--- Activity ---
If a line in the data below holds the word "Kenedix", copy it.

*** Entries shown ***

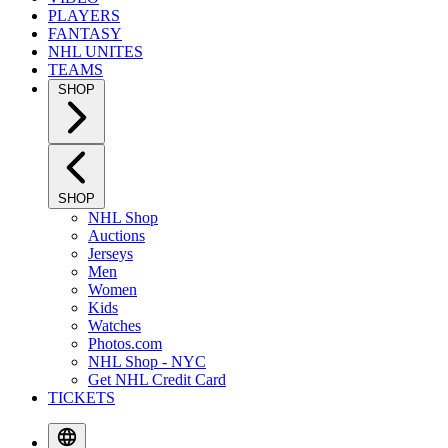
PLAYERS
FANTASY
NHL UNITES
TEAMS
SHOP
SHOP
NHL Shop
Auctions
Jerseys
Men
Women
Kids
Watches
Photos.com
NHL Shop - NYC
Get NHL Credit Card
TICKETS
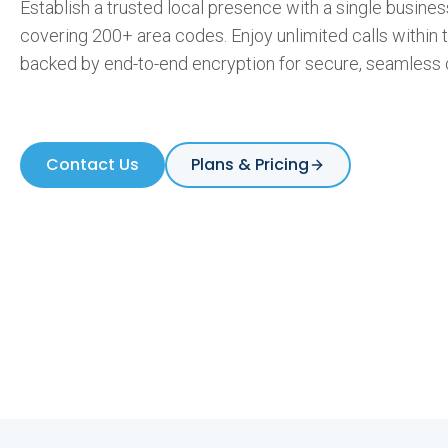
Establish a trusted local presence with a single busin
covering 200+ area codes. Enjoy unlimited calls within
l
backed by end-to-end encryption for secure, seamless
N
Contact Us
Plans & Pricing
u
m
b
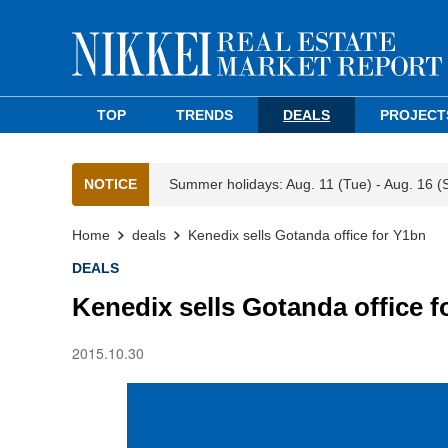
TOP
TRENDS
DEALS
PROJECT
NOTICE
Summer holidays: Aug. 11 (Tue) - Aug. 16 (
Home
deals
Kenedix sells Gotanda office for Y1bn
DEALS
Kenedix sells Gotanda office f
2015.10.30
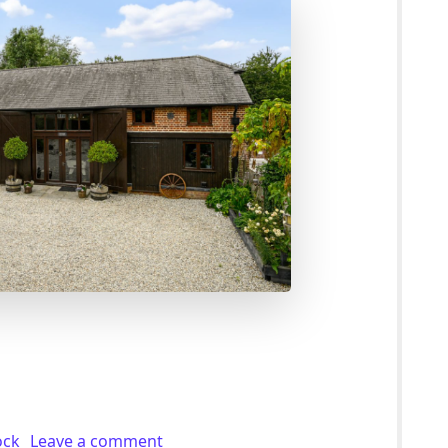
or Sale With 1.96 Acres of Paddock in Westwell (£845K)
on 4 Bed Smallholding For Sale With 1
ock
Leave a comment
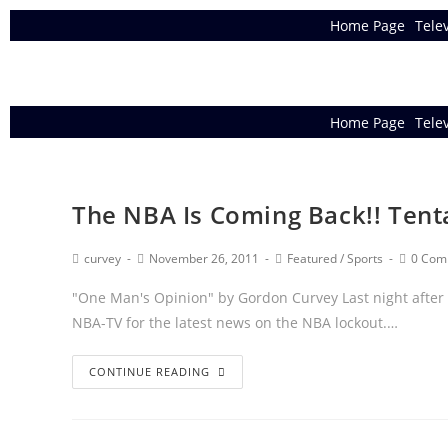
Home Page
Tele
Home Page
Tele
The NBA Is Coming Back!! Tent
curvey
November 26, 2011
Featured
/
Sports
0 Com
"One Man's Opinion" by Gordon Curvey Last night after
NBA-TV for the latest news on the NBA lockout.…
CONTINUE READING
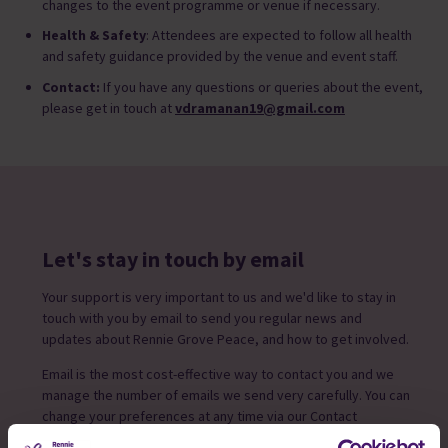
changes to the event programme or venue if necessary.
Health & Safety
: Attendees are expected to follow all health
and safety guidance provided by the venue and event staff.
Contact:
If you have any questions or queries about the event,
please get in touch at
vdramanan19@gmail.com
Let's stay in touch by email
Your support is very important to us and we'd like to stay in
touch with you by email to send you regular news and
updates about Rennie Grove Peace, and how to get involved.
Email is the most cost-effective way to contact you and we
manage the number of emails we send very carefully. You can
change your preferences at any time via our Contact
preference form.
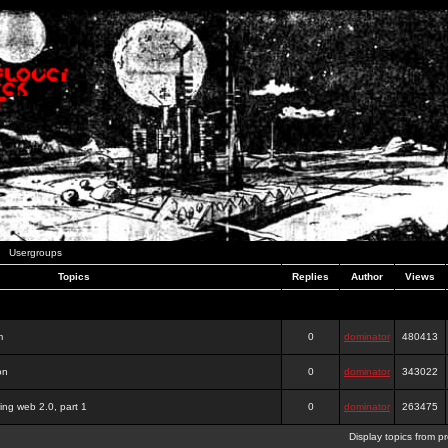
Usergroups
Topics
Replies
Author
Views
m
0
dominator
480413
on
0
dominator
343022
ing web 2.0, part 1
0
dominator
263475
Display topics from p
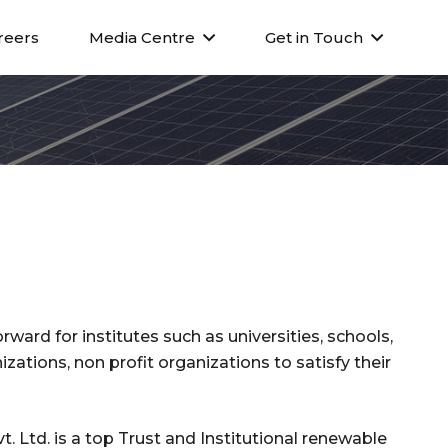
reers
Media Centre
Get in Touch
rward for institutes such as universities, schools,
zations, non profit organizations to satisfy their
. Ltd. is a top Trust and Institutional renewable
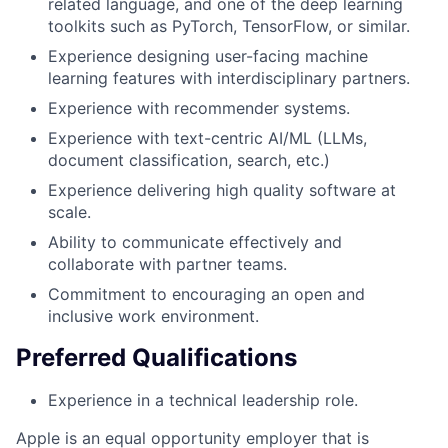
related language, and one of the deep learning
toolkits such as PyTorch, TensorFlow, or similar.
Experience designing user-facing machine
learning features with interdisciplinary partners.
Experience with recommender systems.
Experience with text-centric AI/ML (LLMs,
document classification, search, etc.)
Experience delivering high quality software at
scale.
Ability to communicate effectively and
collaborate with partner teams.
Commitment to encouraging an open and
inclusive work environment.
Preferred Qualifications
Experience in a technical leadership role.
Apple is an equal opportunity employer that is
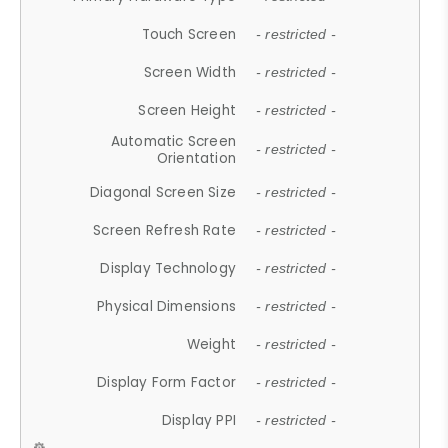
Touch Screen
- restricted -
Screen Width
- restricted -
Screen Height
- restricted -
Automatic Screen
- restricted -
Orientation
Diagonal Screen Size
- restricted -
Screen Refresh Rate
- restricted -
Display Technology
- restricted -
Physical Dimensions
- restricted -
Weight
- restricted -
Display Form Factor
- restricted -
Display PPI
- restricted -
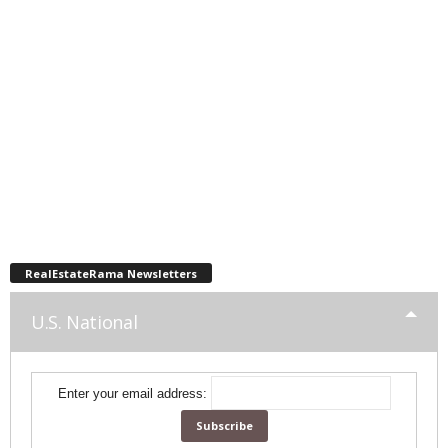
RealEstateRama Newsletters
U.S. National
Enter your email address:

***

--- Answer for this exercise ---
Kenedix sells Gotanda office for Y1bn
Kenedix sells Gotanda office f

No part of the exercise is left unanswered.